Asrul langsung menjawab. "Perkataanku adalah buktinya."
"Aku.." Sa'diyah ingin melanjutkan perkataannya.
"Cukup!.." Khalifah Taimiyah membentak. "Engkau telah bertanya kepada Panglima Jenderal Asrul dan Panglima Jenderal Asrul telah menjawabnya. Jika engkau masih bersikeras, jangan salahkan aku jika aku menghukum kamu karena telah berteriak di hadapanku."
Kemudian Khalifah Taimiyah ingin menyelesaikan perbincangan ini. "Panglima Jenderal Asrul, kelihatannya engkau begitu kelelahan. Sebaiknya engkau beristirahat sekarang."
Asrul langsung pamit kepada Khalifah Taimiyah. Tangan Siti Adawiyah digandengnya untuk memberikan kesan kepada semua bahwa Siti Adawiyah adalah satu-satunya orang yang terpenting baginya.
Setibanya di kediaman Asrul, Siti Adawiyah langsung mempersiapkan pengobatan untuk Asrul. Dimulai dengan menyalakan batu Bara, membersihkan tangan Asrul dari luka bekas serangan Jarum Penusuk Jantung, dan Siti Adawiyah menyiapkan secangkir teh hangat untuk segera diminum oleh Asrul.
Setiap saat Siti Adawiyah tidak berhenti mengoceh yang tentu saja sembari melakukan kesibukannya merawat Asrul.
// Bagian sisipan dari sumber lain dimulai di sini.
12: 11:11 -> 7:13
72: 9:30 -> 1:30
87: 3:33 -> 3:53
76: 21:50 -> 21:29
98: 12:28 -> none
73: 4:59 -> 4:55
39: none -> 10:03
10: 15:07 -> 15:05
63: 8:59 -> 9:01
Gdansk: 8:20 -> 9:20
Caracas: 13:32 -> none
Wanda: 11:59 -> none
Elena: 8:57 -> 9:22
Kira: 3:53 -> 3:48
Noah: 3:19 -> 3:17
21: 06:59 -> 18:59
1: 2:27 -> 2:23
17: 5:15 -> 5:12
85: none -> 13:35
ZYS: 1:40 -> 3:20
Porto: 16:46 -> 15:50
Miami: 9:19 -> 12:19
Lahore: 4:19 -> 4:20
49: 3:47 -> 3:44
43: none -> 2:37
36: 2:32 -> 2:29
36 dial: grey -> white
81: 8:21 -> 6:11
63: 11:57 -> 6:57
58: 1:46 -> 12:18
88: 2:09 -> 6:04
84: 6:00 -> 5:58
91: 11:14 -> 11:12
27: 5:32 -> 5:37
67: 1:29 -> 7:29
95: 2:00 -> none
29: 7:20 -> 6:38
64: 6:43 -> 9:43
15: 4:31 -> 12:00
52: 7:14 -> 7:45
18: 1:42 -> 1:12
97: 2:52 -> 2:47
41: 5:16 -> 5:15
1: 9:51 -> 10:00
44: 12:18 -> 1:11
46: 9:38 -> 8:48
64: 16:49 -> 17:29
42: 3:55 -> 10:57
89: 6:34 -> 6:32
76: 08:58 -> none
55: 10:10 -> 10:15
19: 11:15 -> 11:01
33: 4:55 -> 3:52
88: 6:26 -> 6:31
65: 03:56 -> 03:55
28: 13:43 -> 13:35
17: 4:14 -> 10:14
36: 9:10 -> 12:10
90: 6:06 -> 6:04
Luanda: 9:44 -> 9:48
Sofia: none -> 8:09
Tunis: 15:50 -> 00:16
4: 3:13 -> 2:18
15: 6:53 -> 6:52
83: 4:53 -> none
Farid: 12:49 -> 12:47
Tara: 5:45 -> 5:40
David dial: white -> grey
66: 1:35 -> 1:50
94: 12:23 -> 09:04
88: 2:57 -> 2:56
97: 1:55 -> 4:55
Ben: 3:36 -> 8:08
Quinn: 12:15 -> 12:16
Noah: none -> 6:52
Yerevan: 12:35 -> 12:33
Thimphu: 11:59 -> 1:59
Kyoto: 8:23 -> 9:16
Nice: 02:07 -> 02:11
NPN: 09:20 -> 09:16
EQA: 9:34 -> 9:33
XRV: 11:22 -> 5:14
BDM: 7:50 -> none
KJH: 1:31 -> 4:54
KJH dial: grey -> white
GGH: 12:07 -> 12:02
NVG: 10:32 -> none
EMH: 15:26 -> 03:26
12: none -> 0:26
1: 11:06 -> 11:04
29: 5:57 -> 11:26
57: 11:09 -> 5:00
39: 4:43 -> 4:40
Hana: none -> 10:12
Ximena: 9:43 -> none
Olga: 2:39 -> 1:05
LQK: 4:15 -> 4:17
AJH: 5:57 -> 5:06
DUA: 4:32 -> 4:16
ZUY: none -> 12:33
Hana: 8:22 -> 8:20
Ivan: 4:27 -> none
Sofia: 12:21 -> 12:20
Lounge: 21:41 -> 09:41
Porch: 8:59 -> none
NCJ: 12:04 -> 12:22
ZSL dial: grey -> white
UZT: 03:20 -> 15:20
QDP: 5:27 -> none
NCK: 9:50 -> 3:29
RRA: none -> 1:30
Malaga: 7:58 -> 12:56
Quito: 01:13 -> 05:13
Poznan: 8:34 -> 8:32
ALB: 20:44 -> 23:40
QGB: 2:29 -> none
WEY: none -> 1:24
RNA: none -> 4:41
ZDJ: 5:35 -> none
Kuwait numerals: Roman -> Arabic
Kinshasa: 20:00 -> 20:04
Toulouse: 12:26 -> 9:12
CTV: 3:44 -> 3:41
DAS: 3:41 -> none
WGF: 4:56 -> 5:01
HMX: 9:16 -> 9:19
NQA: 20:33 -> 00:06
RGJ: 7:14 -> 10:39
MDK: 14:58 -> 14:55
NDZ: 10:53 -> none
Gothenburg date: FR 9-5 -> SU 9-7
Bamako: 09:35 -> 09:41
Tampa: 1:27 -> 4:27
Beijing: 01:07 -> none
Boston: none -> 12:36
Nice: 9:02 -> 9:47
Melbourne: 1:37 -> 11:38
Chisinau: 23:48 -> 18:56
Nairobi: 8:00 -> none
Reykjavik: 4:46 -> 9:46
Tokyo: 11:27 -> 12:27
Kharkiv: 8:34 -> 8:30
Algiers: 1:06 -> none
"Panglima, ini penghangat untuk tanganmu."
Asrul menyambutnya dan berkata. "Terimakasih untuk hari ini."
Siti Adawiyah menjawabnya. "Untuk apa Panglima berterimakasih kepadaku? Tahukah Panglima bahwa tadi saat kita pulang dan Panglima memegang tanganku, aku menjadi sorotan banyak orang."